Se le cayó el alma a los pies.
—Pero te lo estás pensando. ¿Qué dudas tienes?
—Nosotros… juntos en Howbutker. —La cara se le había retorcido en una súplica—. Matt, por favor, entiéndelo. No quiero faltarle el respeto a tu hogar. Es solo que… ahora que se acerca el momento de abandonar a mi familia, mis amigos, mi hogar, el lugar al que quiero más que a ningún otro en el mundo, para… para vivir en Howbutker… es que, es tan diferente a esto, ¡es tan provinciano! ¡Y Warwick Hall tan señorial! Nuestros hijos tendrían unas experiencias muy limitadas. Y he estado pensando… ¿no podrías trasladar las oficinas centrales de Industrias Warwick aquí… a San Francisco?
La propuesta le había sentado como un puñetazo en el estómago.
—No, Cecile —le había contestado Matt, dándose cuenta de que ella ya llevaba un tiempo barajando esta posibilidad—. Ni siquiera me lo plantearía.
Al menos nunca jugaron al juego de «si me quisieras» cuando intentaron discurrir cómo hacer que su matrimonio funcionara, con uno de los dos sintiéndose como pez fuera del agua. Ambos sabían que el problema no era el amor. Al final, ella lo había querido lo bastante como para dejarlo ir.

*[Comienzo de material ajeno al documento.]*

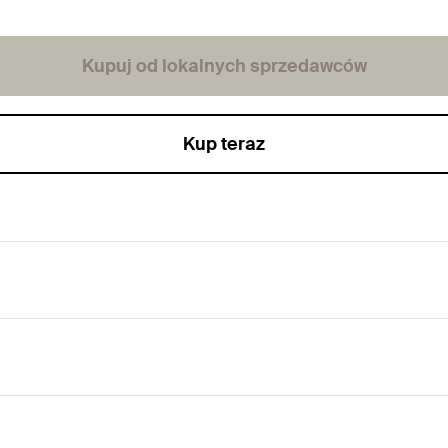
Kupuj od lokalnych sprzedawców
Kup teraz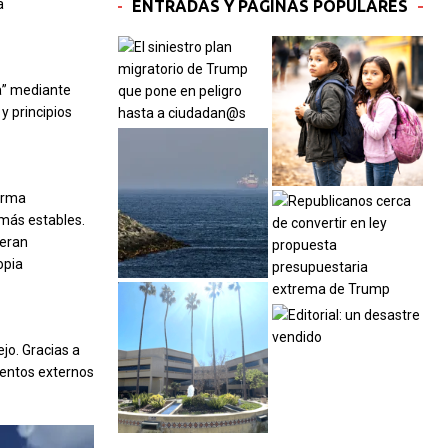
a
ENTRADAS Y PÁGINAS POPULARES
ra” mediante
y principios
forma
 más estables.
 eran
opia
ejo. Gracias a
mentos externos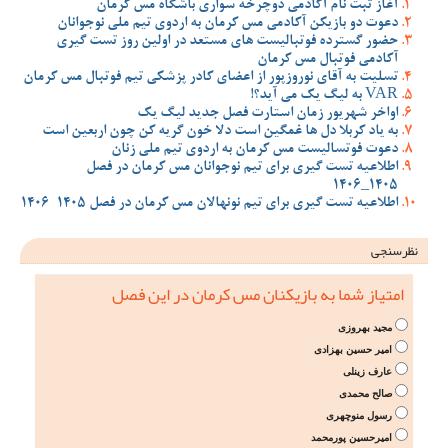
آغاز ثبت نام آکادمی دوچرخه سواری باشگاه مس کرمان
دعوت دو بازیکن آکادمی مس کرمان به اردوی تیم ملی نوجوانان
حضور گسترده فوتبالیست های مستعد در اولین روز تست گیری
آکادمی فوتبال مس کرمان
تسلیت به آقای نوروزپور از اعضای کادر پزشکی تیم فوتبال مس کرمان
VAR به لیگ یک می آید؟!
اواخر شهریور زمان استارت فصل جدید لیگ یک
به یاد کربلا دل ها غمگین است دلا خون گریه کن چون اربعین است
دعوت فوتسالیست مس کرمان به اردوی تیم ملی زنان
اطلاعیه تست گیری برای تیم نوجوانان مس کرمان در فصل
1405_1406
اطلاعیه تست گیری برای تیم نونهالان مس کرمان در فصل 1405-1406
نظرسنجی
امتیاز شما به بازیکنان مس کرمان در این فصل
مجید بهروزی
امیر حسین بهزادی
عارف زینلی
صالح محمدی
رسول منوچهری
امیرحسین پورمحمد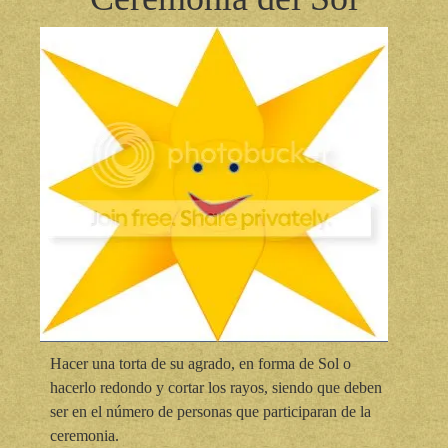
Hacer una torta de su agrado, en forma de Sol o
hacerlo redondo y cortar los rayos, siendo que deben
ser en el número de personas que participaran de la
ceremonia.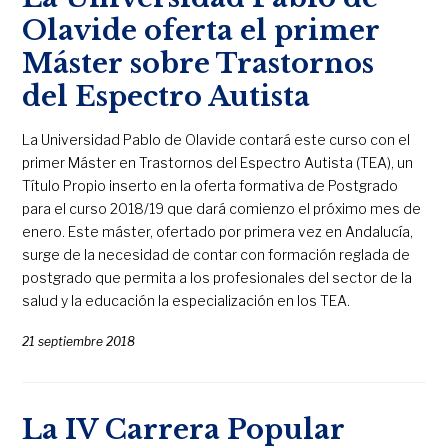
Olavide oferta el primer
Máster sobre Trastornos
del Espectro Autista
La Universidad Pablo de Olavide contará este curso con el
primer Máster en Trastornos del Espectro Autista (TEA), un
Título Propio inserto en la oferta formativa de Postgrado
para el curso 2018/19 que dará comienzo el próximo mes de
enero. Este máster, ofertado por primera vez en Andalucía,
surge de la necesidad de contar con formación reglada de
postgrado que permita a los profesionales del sector de la
salud y la educación la especialización en los TEA.
21 septiembre 2018
La IV Carrera Popular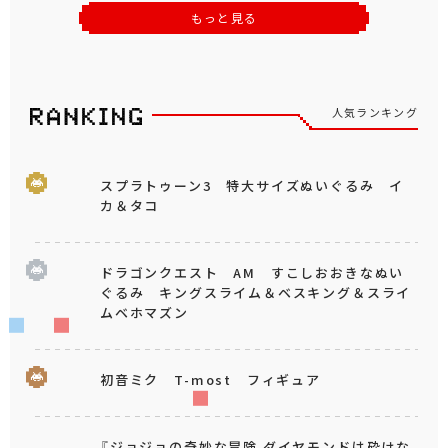
もっと見る
人気ランキング
スプラトゥーン3 特大サイズぬいぐるみ イ
カ＆タコ
ドラゴンクエスト AM すこしおおきなぬい
ぐるみ キングスライム＆ベスキング＆スライ
ムベホマズン
初音ミク T-most フィギュア
『ジョジョの奇妙な冒険 ダイヤモンドは砕けな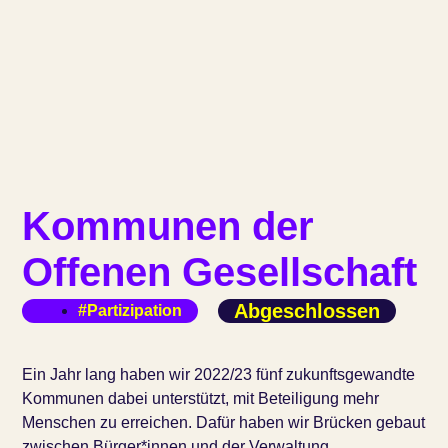
Kommunen der
Offenen Gesellschaft
Abgeschlossen
#Partizipation
Ein Jahr lang haben wir 2022/23 fünf zukunftsgewandte
Kommunen dabei unterstützt, mit Beteiligung mehr
Menschen zu erreichen. Dafür haben wir Brücken gebaut
zwischen Bürger*innen und der Verwaltung.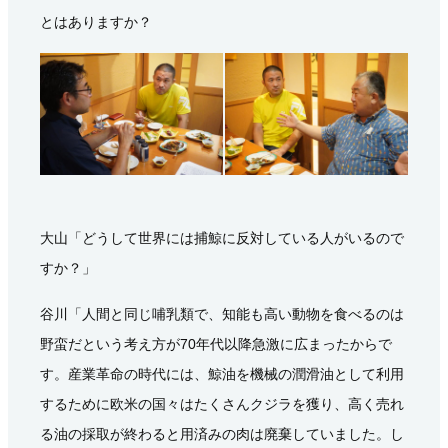
とはありますか？
大山「どうして世界には捕鯨に反対している人がいるので
すか？」
谷川「人間と同じ哺乳類で、知能も高い動物を食べるのは
野蛮だという考え方が70年代以降急激に広まったからで
す。産業革命の時代には、鯨油を機械の潤滑油として利用
するために欧米の国々はたくさんクジラを獲り、高く売れ
る油の採取が終わると用済みの肉は廃棄していました。し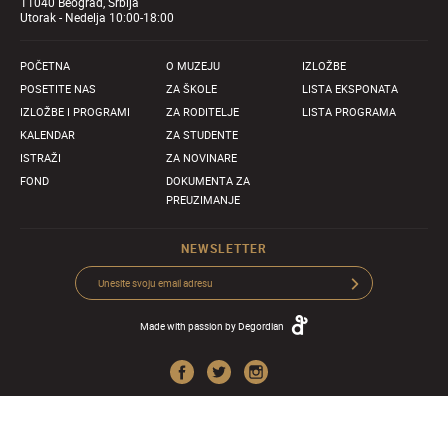
11040 Beograd, Srbija
Utorak - Nedelja 10:00-18:00
POČETNA
O MUZEJU
IZLOŽBE
POSETITE NAS
ZA ŠKOLE
LISTA EKSPONATA
IZLOŽBE I PROGRAMI
ZA RODITELJE
LISTA PROGRAMA
KALENDAR
ZA STUDENTE
ISTRAŽI
ZA NOVINARE
FOND
DOKUMENTA ZA
PREUZIMANJE
NEWSLETTER
Made with passion by
Degordian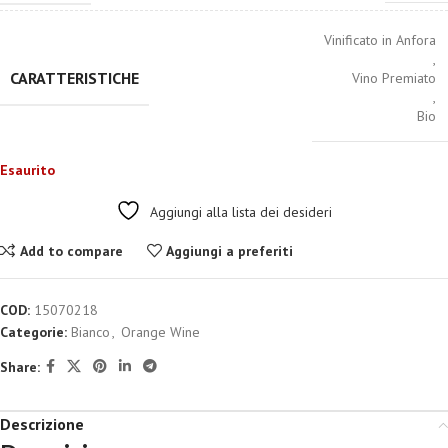
Vinificato in Anfora
,
CARATTERISTICHE
Vino Premiato
,
Bio
Esaurito
Aggiungi alla lista dei desideri
Add to compare
Aggiungi a preferiti
COD:
15070218
Categorie:
Bianco
,
Orange Wine
Share:
Descrizione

—Tú te sentirías desgraciado aquí, Matt. Tal vez te adaptarías de manera temporal, pero jamás de manera permanente. —Y él la había querido demasiado para separarla de sus padres, hermanos y hermanas y montones de primos que la adoraban y a los que ella también adoraba, la soleada casa de la familia con vistas al Pacífico, donde las brisas del océano llenaban sus cortinas livianas y translúcidas como velas en alta mar.

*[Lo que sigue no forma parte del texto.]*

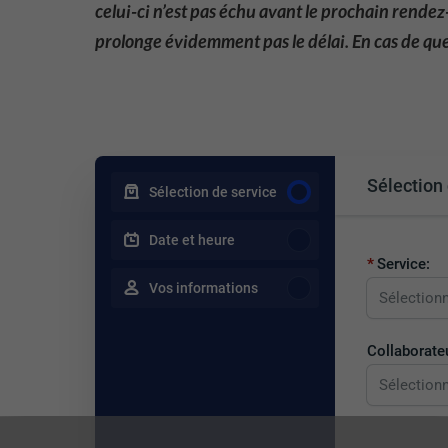
celui-ci n’est pas échu avant le prochain rendez
prolonge évidemment pas le délai. En cas de qu
Sélection 
Sélection de service
Date et heure
Service:
Vos informations
Sélectionn
Collaborateu
Sélectionn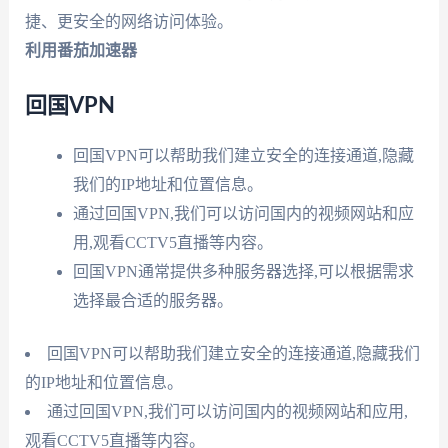
捷、更安全的网络访问体验。
利用番茄加速器
回国VPN
回国VPN可以帮助我们建立安全的连接通道,隐藏
我们的IP地址和位置信息。
通过回国VPN,我们可以访问国内的视频网站和应
用,观看CCTV5直播等内容。
回国VPN通常提供多种服务器选择,可以根据需求
选择最合适的服务器。
回国VPN可以帮助我们建立安全的连接通道,隐藏我们
的IP地址和位置信息。
通过回国VPN,我们可以访问国内的视频网站和应用,
观看CCTV5直播等内容。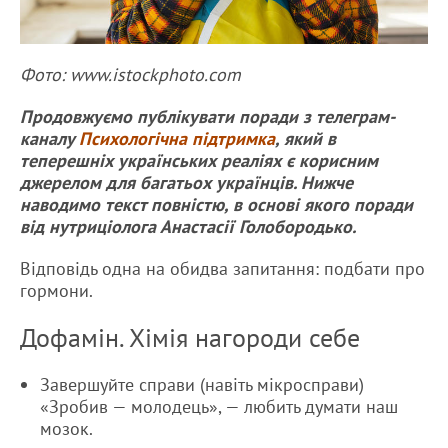
Фото: www.istockphoto.com
Продовжуємо публікувати поради з телеграм-
каналу
Психологічна підтримка
, який в
теперешніх українських реаліях є корисним
джерелом для багатьох українців. Нижче
наводимо текст повністю, в основі якого поради
від нутриціолога Анастасії Голобородько.
Відповідь одна на обидва запитання: подбати про
гормони.
Дофамін. Хімія нагороди себе
Завершуйте справи (навіть мікросправи)
«Зробив — молодець», — любить думати наш
мозок.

Así que se habían separado, y él no había vuelto a sentir más que un interés pasajero por otras mujeres hasta que vio a Rachel de nuevo. Durante el minuto en que ella había abierto la puerta y él había visto esa cara que recordaba, sintió una conexión inmediata e irrefutable, un reconocimiento que lo sacudió como si se hubiera topado con un recuerdo que había guardado y olvidado hasta ese momento. Fue un sentimiento increíble, más profundo y más claro que el que había sentido hacia Cecile, y a medida que transcurría el día se había hecho más fuerte. Había sentido cómo sus raíces similares se tocaban, se entrelazaban. Compartían los mismos intereses, la misma cultura, el mismo amor por el pueblo y la gente. No habría conflicto alguno en cuanto a sus estilos de vida, su origen y el lugar. Ella era la mujer a la que su alma había estado esperando.

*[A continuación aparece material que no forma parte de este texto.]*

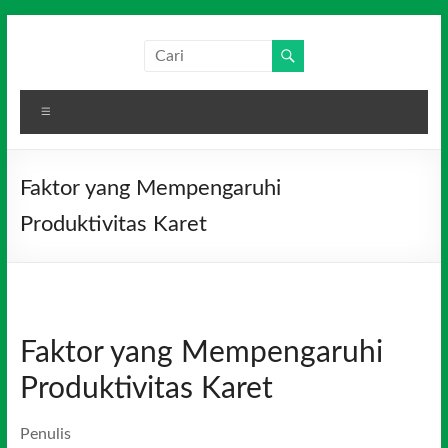
Skip
to
Salim
Dari
content
Jambi
Media
untuk
Menu
Indonesia
Indonesia
Faktor yang Mempengaruhi
Produktivitas Karet
Faktor yang Mempengaruhi
Produktivitas Karet
Penulis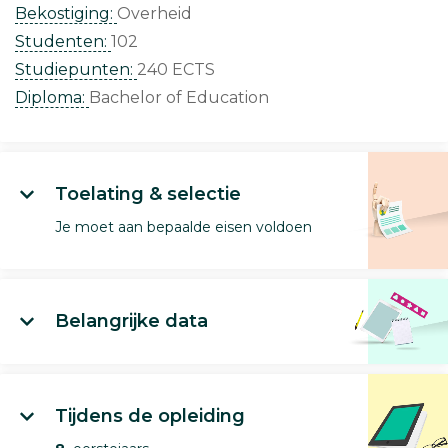
Bekostiging:
Overheid
Studenten:
102
Studiepunten:
240 ECTS
Diploma:
Bachelor of Education
Toelating & selectie
Je moet aan bepaalde eisen voldoen
Belangrijke data
Tijdens de opleiding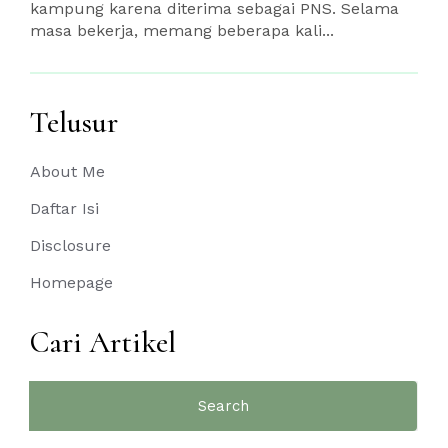
kampung karena diterima sebagai PNS. Selama
masa bekerja, memang beberapa kali...
Telusur
About Me
Daftar Isi
Disclosure
Homepage
Cari Artikel
Search
for: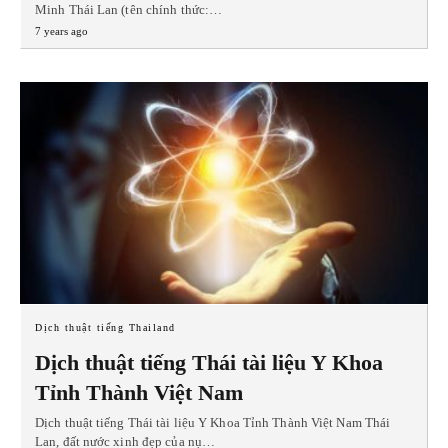
Minh Thái Lan (tên chính thức:…
7 years ago
Dịch thuật tiếng Thailand
Dịch thuật tiếng Thái tài liệu Y Khoa
Tỉnh Thành Việt Nam
Dịch thuật tiếng Thái tài liệu Y Khoa Tỉnh Thành Việt Nam Thái
Lan, đất nước xinh đẹp của nụ…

Su abuelo se podía relajar. Eran los años ochenta. Los hombres no estaban sujetos a su orgullo como los de la generación de su abuelo. Apoyaban el trabajo de sus esposas y compartían las responsabilidades de la casa y la educación de los hijos. Nadie tenía por qué ir primero. La idea era estar juntos. Puede que Rachel fuera una Toliver, tan comprometida con su patrimonio como su tía abuela, pero ¿qué importaba eso? Por lo que a él respectaba, si el sentimiento que existía entre ellos tenía éxito, cosa que no dudaba, Rachel podría cultivar su algodón y sus calabazas de bellota y él dedicarse a la explotación de madera, una combinación perfecta.